More recently, the Fraser Institute estimated that work-time productivity losses due to long waits at hospitals and to see specialists cost the Canadian economy $1.08-billion (Canadian) in 2011. The cost tripled to $3.29-billion when time outside of the working period was included.

These examples are at the system level. Think of the value impacts, as well, at the individual level: having a worn out joint replaced or having a heart attack treated can allow people to remain productive for years beyond what would have been their original 'shelf life.'

Canadians can't afford productivity losses. We've had two decades of sluggish productivity growth. The Conference Board of Canada reported last year that our productivity level has fallen to 80 per cent of the U.S. level from a high of 90 per cent in the mid-1980s.

If we can agree that efficient health care is an enabler of productivity and that productivity is key to wealth, the next steps should be easy: first, view public health care as a significant driver of our economy; next, consider our expenditures in health care as a potential investment yielding future wealth; and finally, manage those investments strategically to ensure we get maximal value for our money.

The latter will take much effort given the inefficiencies in public health care in Canada.

This would be a cathartic and defining shift for Canadians, who have been locked in a philosophical debate over public vs. private health care. In fact, the core issue should be how to get maximal value for all of our health dollars. This not about spending more or spending less; it's about investing for value.

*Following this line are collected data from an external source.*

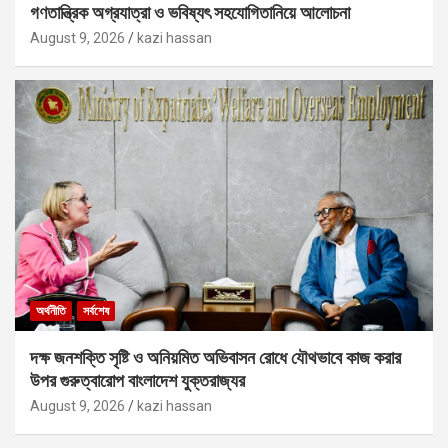
গণতান্ত্রিক অগ্রযাত্রা ও ভবিষ্যৎ সহযোগিতানিয়ে আলোচনা
August 9, 2026
kazi hassan
অর্থনীতি
সর্বশেষ
দক্ষ জনশক্তি সৃষ্টি ও অনিয়মিত অভিবাসন রোধে যৌথভাবে কাজ করার
উপর গুরুত্বারোপ বাংলাদেশ যুক্তরাজ্যর
August 9, 2026
kazi hassan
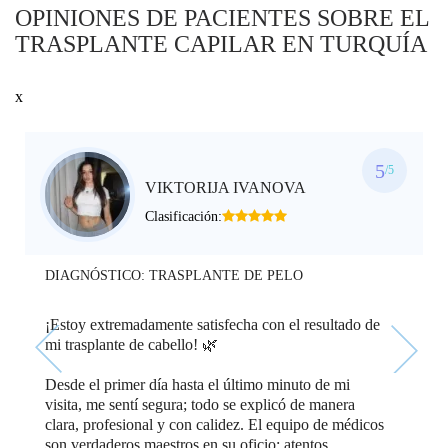
OPINIONES DE PACIENTES SOBRE EL
TRASPLANTE CAPILAR EN TURQUÍA
x
5
/5
VIKTORIJA IVANOVA
Clasificación:
DIAGNÓSTICO:
TRASPLANTE DE PELO
¡Estoy extremadamente satisfecha con el resultado de
mi trasplante de cabello! 🌿
Desde el primer día hasta el último minuto de mi
visita, me sentí segura; todo se explicó de manera
clara, profesional y con calidez. El equipo de médicos
son verdaderos maestros en su oficio: atentos,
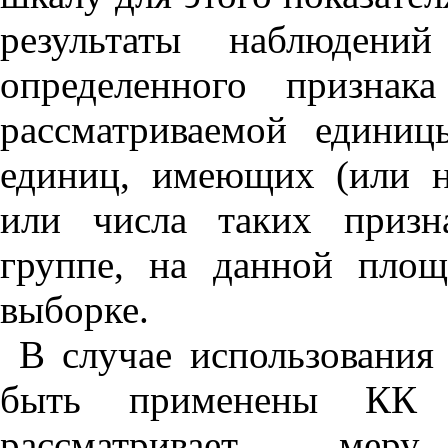
результаты наблюдений
определенного признак
рассматриваемой едини
единиц, имеющих (или 
или числа таких призн
группе, на данной пло
выборке.
В случае использования
быть применены КК 
рассматривает мер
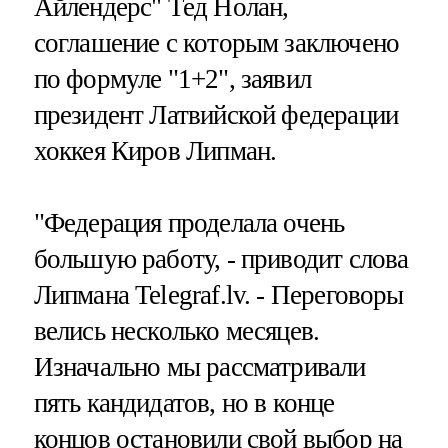
Айлендерс" Тед Нолан,
соглашение с которым заключено
по формуле "1+2", заявил
президент Латвийской федерации
хоккея Киров Липман.
"Федерация проделала очень
большую работу, - приводит слова
Липмана Telegraf.lv. - Переговоры
велись несколько месяцев.
Изначально мы рассматривали
пять кандидатов, но в конце
концов остановили свой выбор на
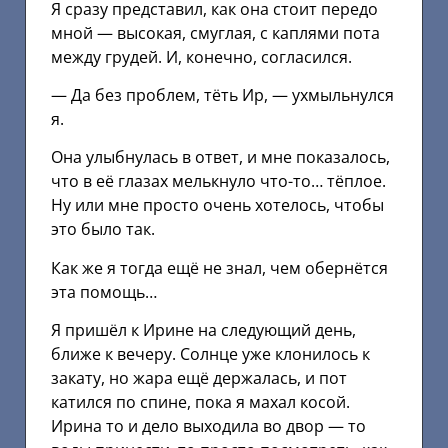
Я сразу представил, как она стоит передо
мной — высокая, смуглая, с каплями пота
между грудей. И, конечно, согласился.
— Да без проблем, тёть Ир, — ухмыльнулся
я.
Она улыбнулась в ответ, и мне показалось,
что в её глазах мелькнуло что-то… тёплое.
Ну или мне просто очень хотелось, чтобы
это было так.
Как же я тогда ещё не знал, чем обернётся
эта помощь…
Я пришёл к Ирине на следующий день,
ближе к вечеру. Солнце уже клонилось к
закату, но жара ещё держалась, и пот
катился по спине, пока я махал косой.
Ирина то и дело выходила во двор — то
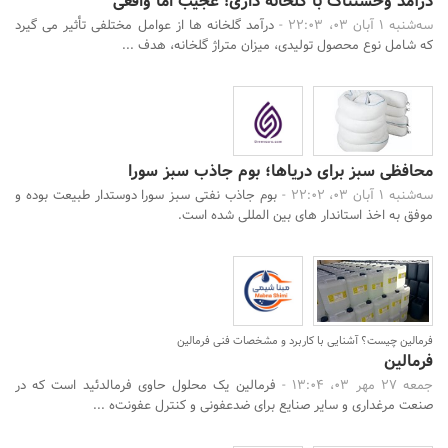
درآمد وحشتناک با گلخانه داری! عجیب اما واقعی
سه‌شنبه 1 آبان 03، 22:03 -
درآمد گلخانه ها از عوامل مختلفی تأثیر می گیرد
که شامل نوع محصول تولیدی، میزان متراژ گلخانه، هدف ...
محافظی سبز برای دریاها؛ بوم جاذب سبز سورا
سه‌شنبه 1 آبان 03، 22:02 -
بوم جاذب نفتی سبز سورا دوستدار طبیعت بوده و
موفق به اخذ استاندار های بین المللی شده است.
فرمالین چیست؟ آشنایی با کاربرد و مشخصات فنی فرمالین
فرمالین
جمعه 27 مهر 03، 13:04 -
فرمالین یک محلول حاوی فرمالدئید است که در
صنعت مرغداری و سایر صنایع برای ضدعفونی و کنترل عفونت‌ه ...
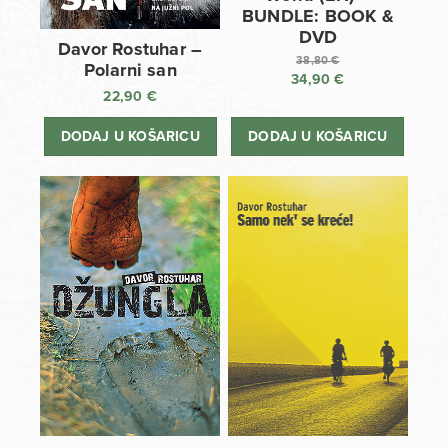
BUNDLE: BOOK &
DVD
Davor Rostuhar –
38,80
€
Polarni san
34,90
€
Izvorna
22,90
€
cijena
Trenutna
bila
cijena
DODAJ U KOŠARICU
DODAJ U KOŠARICU
je:
je:
38,80 €.
34,90 €.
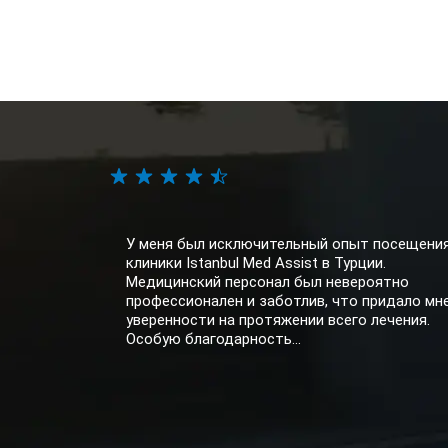
У меня был исключительный опыт посещени
клиники Istanbul Med Assist в Турции.
Медицинский персонал был невероятно
профессионален и заботлив, что придало мн
уверенности на протяжении всего лечения.
Особую благодарность...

"Show me the value" should be the new mantra in public health care. Indeed, it seems to be gaining traction.

The premiers last year created a Working Group on Health Care Innovation to "enhance patient care and improve value for taxpayers." Ontario's government this year announced an action plan that will shift funding to "where we get the best value."

This past summer, Alberta's health care agency, Alberta Health Services, launched its first group of Strategic Clinical Networks, a new concept in public health care in Canada. They will bring together medical practitioners, patients, business people, researchers and others in teams that conceive and carry out projects aimed at improving health care services to achieve outcomes for all Albertans and generating measurable value for the public money invested.

We appear to be finally moving away from viewing public health care as an economic burden.

The new view emerging is that of an extremely valuable asset – an asset that is a big part of the economy and can be managed better and exploited more fully by drawing on the bright minds, unique perspectives and special skills that exist in the medical, business, social and academic communities.

As this asset strengthens, productivity will continue to grow and the important correlation between strategic health care investments and our economy will become abundantly clear.

Cy Frank is an adviser with EvidenceNetwork.ca, the Executive Director of the Alberta Bone and Joint Health Institute, and an orthopaedic surgeon practising in Calgary. He is also professor of surgery in the division of orthopaedics at the University of Calgary, the McCaig Professor of Joint Injury and Arthritis Research and the Max Bell Senior Policy Fellow.